Co-author of the survey, A/Prof. Tay Jam Chin from Tan Tock Seng Hospital in Singapore commented that “The role of out-of-office blood pressure measurement is becoming more critical in determining the true blood pressure of the patient. Many international guidelines now require an out-of-office blood pressure measurement before diagnosing hypertension, so this study has come at the right time to look at current clinical practice with out-of-office blood pressure measurements.”

The survey highlighted that, although the vast majority of physicians recommend HBPM, most do not have time to explain to patients how, when and why HBPM should be performed. There is also a lack of consensus among Singaporean physicians on how and when to conduct HBPM. Importantly, half of physicians continue to use the office-based BP cut-off for hypertension of 140/90 mmHg when diagnosing hypertension instead of the recommended threshold of 135/85 mmHg for patients performing HBPM.
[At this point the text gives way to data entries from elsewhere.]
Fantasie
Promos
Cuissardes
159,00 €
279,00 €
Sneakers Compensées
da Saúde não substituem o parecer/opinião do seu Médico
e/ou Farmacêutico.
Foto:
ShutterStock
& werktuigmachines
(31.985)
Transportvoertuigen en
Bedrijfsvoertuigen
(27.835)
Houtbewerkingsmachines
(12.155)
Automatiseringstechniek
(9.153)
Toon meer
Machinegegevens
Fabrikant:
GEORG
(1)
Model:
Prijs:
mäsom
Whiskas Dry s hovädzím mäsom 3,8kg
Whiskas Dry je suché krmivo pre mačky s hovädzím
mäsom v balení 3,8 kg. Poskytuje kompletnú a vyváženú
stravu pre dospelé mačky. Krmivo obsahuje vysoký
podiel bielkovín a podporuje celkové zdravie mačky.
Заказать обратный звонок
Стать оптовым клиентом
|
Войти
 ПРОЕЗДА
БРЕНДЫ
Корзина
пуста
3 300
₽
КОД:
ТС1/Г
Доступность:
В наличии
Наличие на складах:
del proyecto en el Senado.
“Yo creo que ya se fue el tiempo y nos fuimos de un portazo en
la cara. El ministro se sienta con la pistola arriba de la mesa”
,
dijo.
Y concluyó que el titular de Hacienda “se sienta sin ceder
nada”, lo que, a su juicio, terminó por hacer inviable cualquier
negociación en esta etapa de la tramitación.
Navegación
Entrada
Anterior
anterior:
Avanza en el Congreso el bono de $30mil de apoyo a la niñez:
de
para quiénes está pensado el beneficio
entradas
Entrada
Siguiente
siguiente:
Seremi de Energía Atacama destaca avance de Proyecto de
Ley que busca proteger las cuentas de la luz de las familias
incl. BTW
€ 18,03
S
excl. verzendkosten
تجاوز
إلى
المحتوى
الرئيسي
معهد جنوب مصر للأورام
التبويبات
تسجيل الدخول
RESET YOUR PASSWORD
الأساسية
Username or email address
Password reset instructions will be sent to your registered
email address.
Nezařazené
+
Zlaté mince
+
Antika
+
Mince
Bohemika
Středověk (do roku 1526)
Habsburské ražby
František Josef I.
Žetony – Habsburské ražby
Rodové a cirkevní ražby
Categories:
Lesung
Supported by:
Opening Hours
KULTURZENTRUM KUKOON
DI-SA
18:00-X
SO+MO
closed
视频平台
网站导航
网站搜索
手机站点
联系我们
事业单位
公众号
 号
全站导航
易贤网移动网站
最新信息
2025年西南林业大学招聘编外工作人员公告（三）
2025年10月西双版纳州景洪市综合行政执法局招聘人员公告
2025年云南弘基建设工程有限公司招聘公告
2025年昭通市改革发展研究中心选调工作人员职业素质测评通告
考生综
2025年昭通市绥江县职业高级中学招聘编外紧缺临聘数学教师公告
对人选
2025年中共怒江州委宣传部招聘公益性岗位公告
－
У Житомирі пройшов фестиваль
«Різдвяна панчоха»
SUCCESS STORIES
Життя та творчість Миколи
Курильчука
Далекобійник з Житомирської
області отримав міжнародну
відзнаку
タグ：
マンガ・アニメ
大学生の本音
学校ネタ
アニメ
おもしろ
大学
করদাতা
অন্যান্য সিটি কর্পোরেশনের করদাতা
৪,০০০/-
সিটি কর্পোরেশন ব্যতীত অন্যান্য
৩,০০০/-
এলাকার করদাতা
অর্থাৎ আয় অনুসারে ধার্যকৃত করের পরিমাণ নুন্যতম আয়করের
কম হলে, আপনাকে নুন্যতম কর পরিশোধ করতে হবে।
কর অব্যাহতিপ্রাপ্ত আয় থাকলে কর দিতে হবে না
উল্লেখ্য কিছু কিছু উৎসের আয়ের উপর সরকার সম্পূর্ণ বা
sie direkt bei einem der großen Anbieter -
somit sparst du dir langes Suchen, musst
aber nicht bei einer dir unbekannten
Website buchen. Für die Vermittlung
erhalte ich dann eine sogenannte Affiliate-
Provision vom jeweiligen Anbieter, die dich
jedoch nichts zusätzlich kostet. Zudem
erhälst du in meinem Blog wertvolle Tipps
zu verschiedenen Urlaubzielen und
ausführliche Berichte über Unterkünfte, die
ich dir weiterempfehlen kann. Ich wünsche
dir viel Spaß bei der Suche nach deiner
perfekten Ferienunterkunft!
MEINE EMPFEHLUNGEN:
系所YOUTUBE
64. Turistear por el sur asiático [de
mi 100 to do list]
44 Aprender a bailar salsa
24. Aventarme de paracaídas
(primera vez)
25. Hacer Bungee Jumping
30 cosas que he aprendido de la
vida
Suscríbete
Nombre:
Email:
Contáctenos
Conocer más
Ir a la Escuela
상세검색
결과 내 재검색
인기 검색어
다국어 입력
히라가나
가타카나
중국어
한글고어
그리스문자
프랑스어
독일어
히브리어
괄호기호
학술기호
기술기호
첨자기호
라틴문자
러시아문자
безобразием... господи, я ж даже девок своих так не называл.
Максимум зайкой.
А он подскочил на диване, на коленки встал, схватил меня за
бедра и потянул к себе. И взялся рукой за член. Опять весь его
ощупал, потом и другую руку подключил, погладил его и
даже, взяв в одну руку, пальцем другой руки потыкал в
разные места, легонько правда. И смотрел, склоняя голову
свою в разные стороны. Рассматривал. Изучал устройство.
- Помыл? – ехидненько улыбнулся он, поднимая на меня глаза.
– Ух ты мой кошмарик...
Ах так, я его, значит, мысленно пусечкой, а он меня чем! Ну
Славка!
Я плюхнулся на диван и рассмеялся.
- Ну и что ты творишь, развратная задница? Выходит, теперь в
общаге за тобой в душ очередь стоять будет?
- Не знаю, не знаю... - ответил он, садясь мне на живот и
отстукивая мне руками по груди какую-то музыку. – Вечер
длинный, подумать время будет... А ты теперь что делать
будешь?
“We need to have proper local guidelines in place for HBPM so that physicians are aware and follow a standard practice, and will be able to educate patients more informatively and consistently. With the guidelines in place, we can then educate physicians on the HBPM guidelines and implement them nationally. We also need to develop patient education information on out-of-office BP monitoring so that patients themselves can take ownership of BP monitoring and control” added A/Prof. Tay.

While in-clinic BP measurement remains the ‘gold standard’ for the screening, diagnosis and management of hypertension, out-of-office BP measurements play an important, complementary role in hypertension management. Data from HBPM can be used to plan next steps and to close the gap between the clinical trial data used to develop treatment guidelines and real-world clinical practice. Given that approximately 7.8 million people worldwide die from the complications of hypertension every year, and hypertension contributes to at least 45% of deaths due to heart disease and 51% of deaths due to stroke, there is a need for continuing medical education and updated guidelines to help standardize the use of HBPM.